Christie's announced that discussions had ended a day after the Scottish Executive made it clear saving Dumfries House for the nation was not a priority.
The loss of one of Scotland's most significant stately homes, with the likely furore as its historic antiques are sold off piecemeal, now looms as an unhappy first landmark for the SNP's cultural policy.
Dumfries House - owned by the Marquess of Bute, who raced in Formula 1 under the name Johnny Dumfries - was built by the Adam brothers in 1758. It was furnished by Thomas Chippendale and the leading Edinburgh cabinet makers of the day, and that furniture remains.
The marquess announced plans to sell the house three years ago. An attempt by the National Trust for Scotland to buy it for 24 million foundered in a dispute over fixtures and fittings, it is said.
Charles Cator, the deputy chairman of Christie's International, said: "Considerable effort has been made over the last three years by John Bute and Christie's to try and secure an agreement and move forward towards a private treaty sale. Sadly, this has not proved possible."

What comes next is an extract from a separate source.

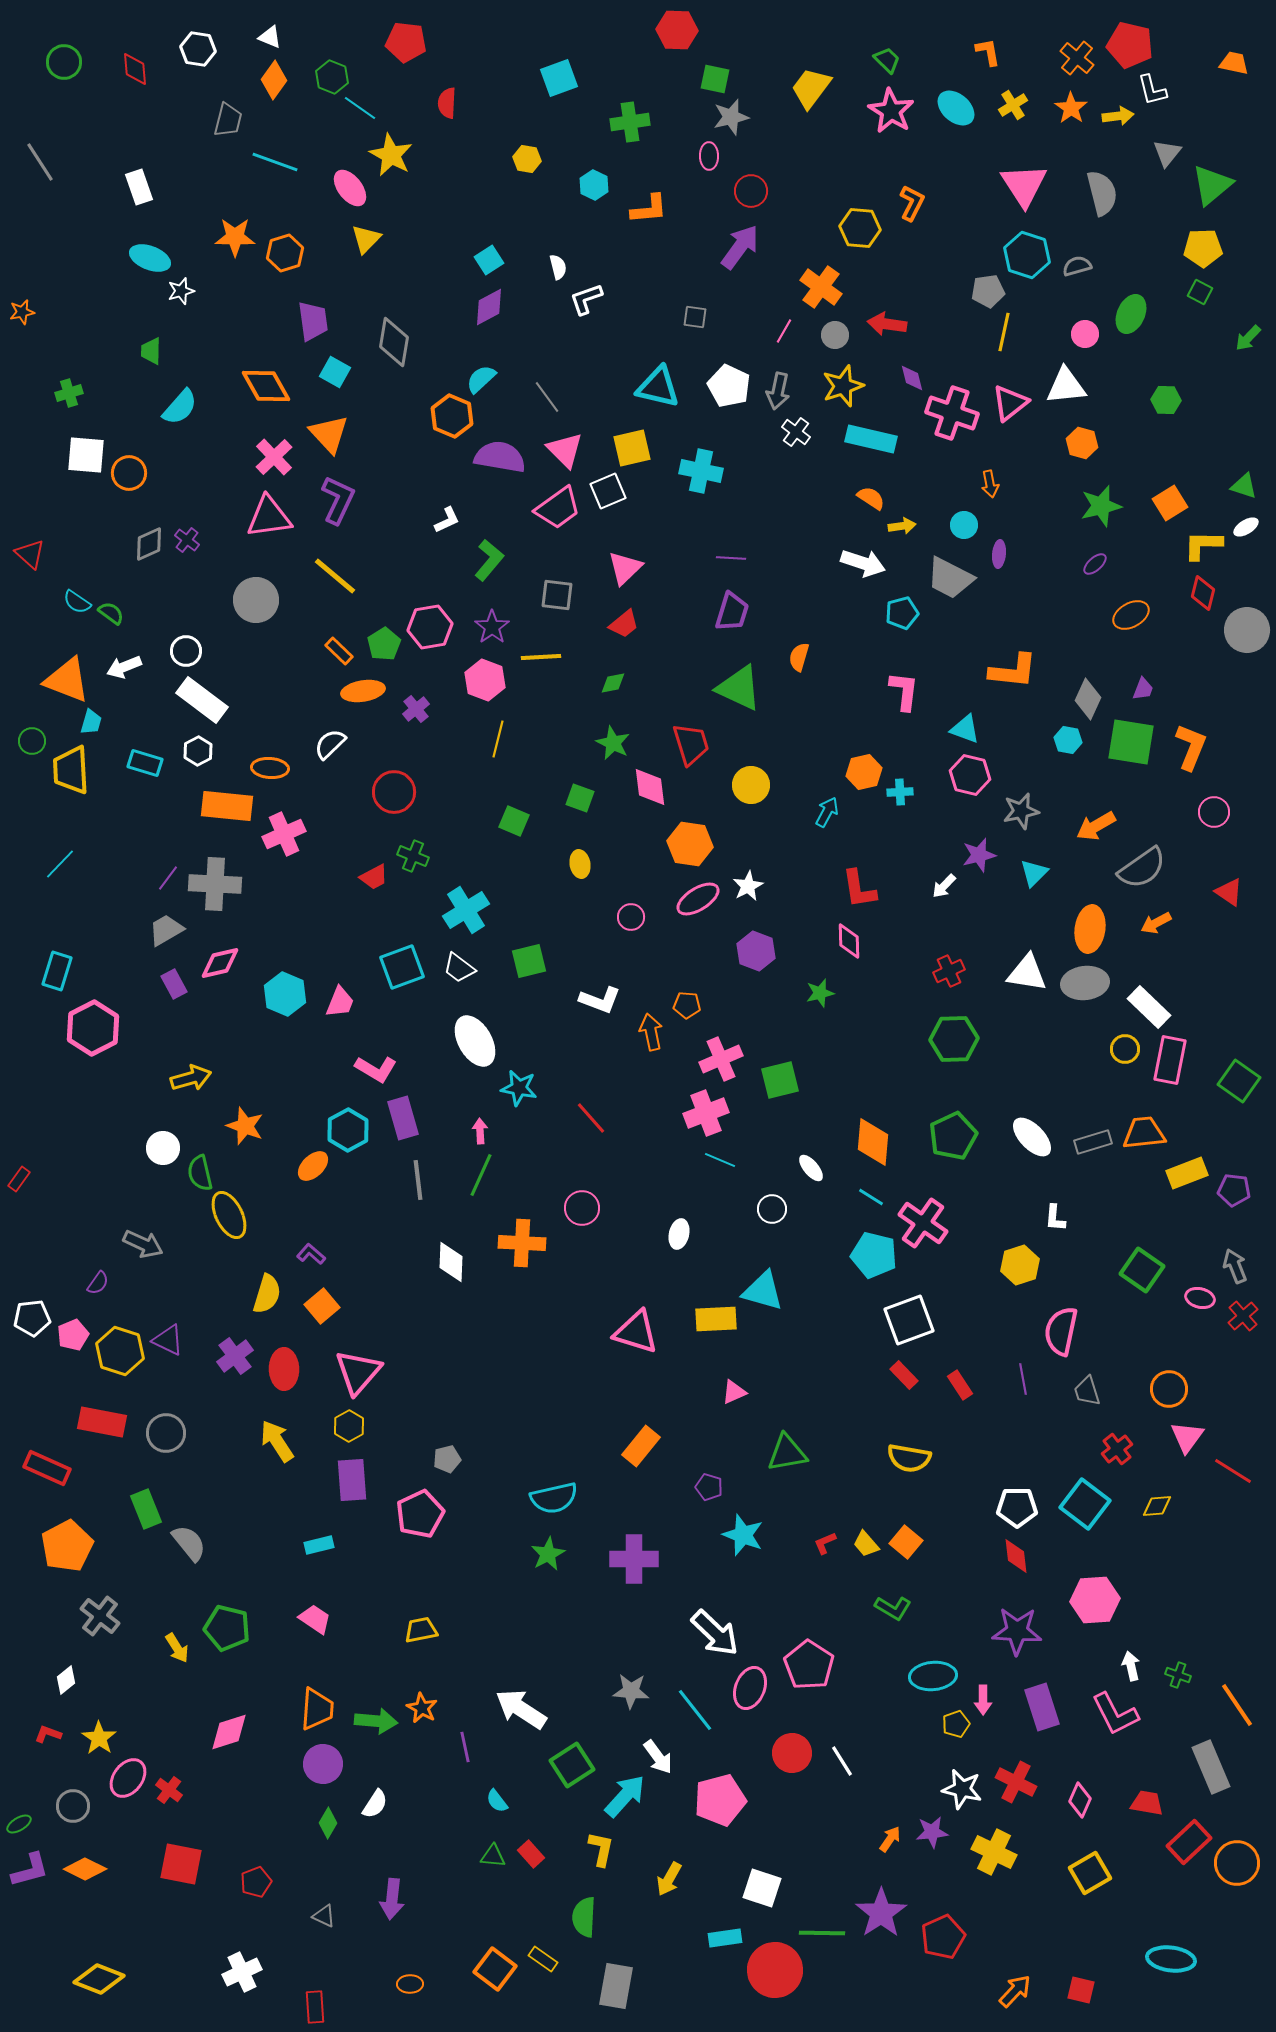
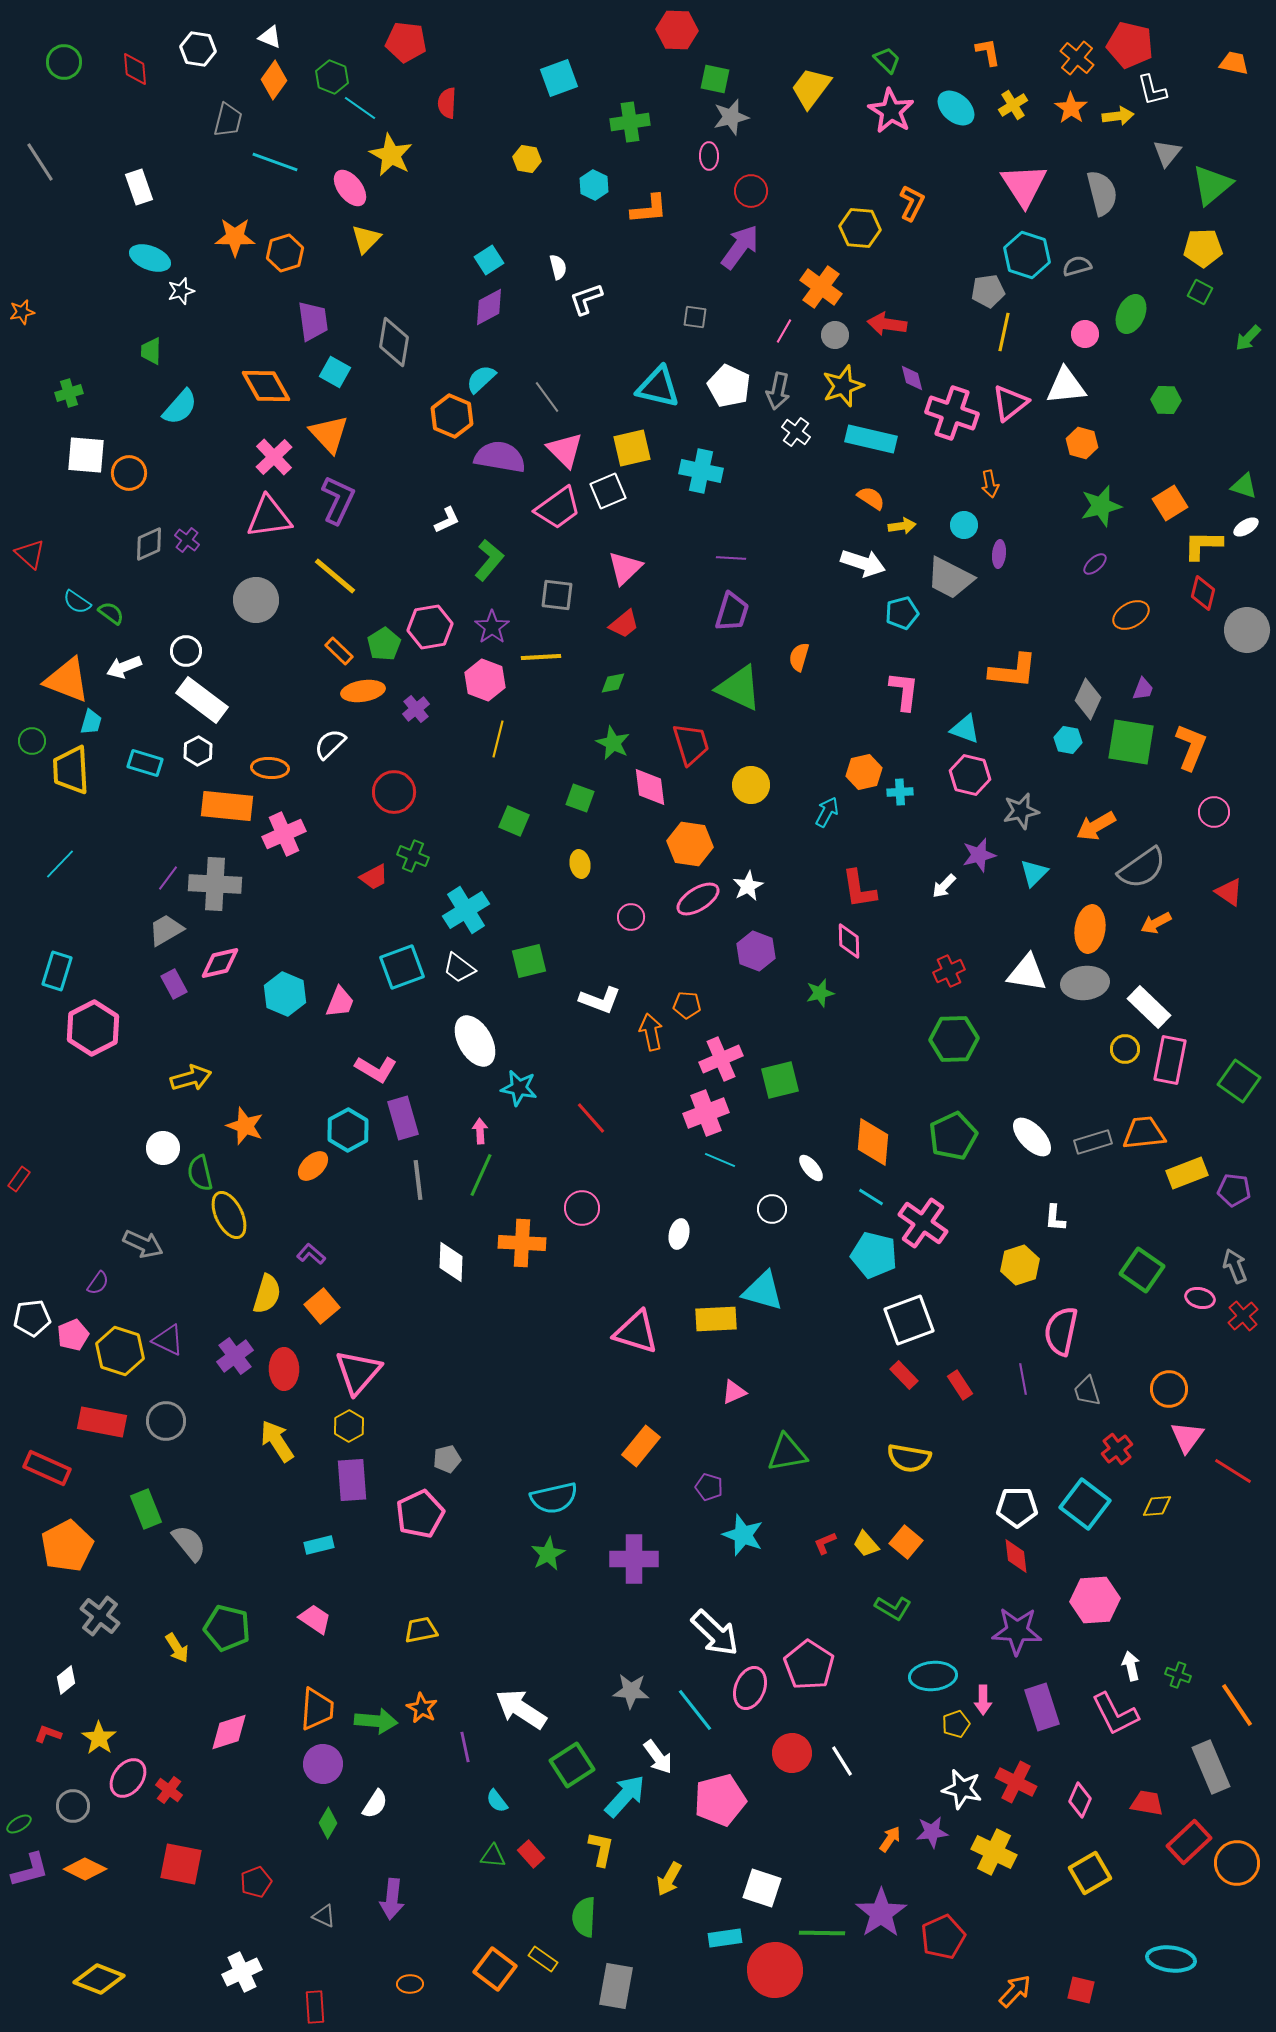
gray circle at (166, 1433): moved 12 px up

A contract of purchase had to be in place by 1 June because of "operational issues" surrounding the auction on 12 and 13 July, and the estate agent Savills said a closing date for the house sale would be "set in the near future".
But a spokesman for Save Britain's Heritage, which has raised 7 million of the estimated 20-25 million purchase price, said: "It's not over yet, by any means. Our understanding is we've got ten days or so in which to make a realistic, pre-sale offer and we are working hard to achieve that."
The group's application to the National Heritage Memorial Fund will be considered in mid-June.
Linda Fabiani, the culture minister, said: "Ministers understand the value of Dumfries House, but the likely cost of this acquisition is so high that it would require a major contribution from the Executive, and at this time this is not affordable when there are so many other priorities."
Cathy Jamieson, the Labour MSP for Carrick, Cumnock and Doon Valley, will accept a petition to save Dumfries House at Holyrood today. "People will be very disappointed if it is lost," she said.
THE PURSE IS EMPTY
CULTURE Minister Linda Fabiani said the high cost of Dumfries House is "not affordable at this time" for the Scottish Executive.
Save Britain's Heritage, a private group, raised 7 million of the 25 million they say could buy the house and create a self-sustaining tourist attraction.
This January the Labour-controlled executive awarded multi-million pound grants.
A total of 5.5 million went to the planned Burns International Museum in Ayrshire, with the Heritage Lottery Fund adding 5.8 million.
A sweeping overhaul of the Royal Museum building in Edinburgh also received more than 15.2 million from the executive, with 16.7 million from the HLF
In 2006 the National Library of Scotland took possession of the 31.5 million John Murray publishing archive, largely funded by executive and lottery cash.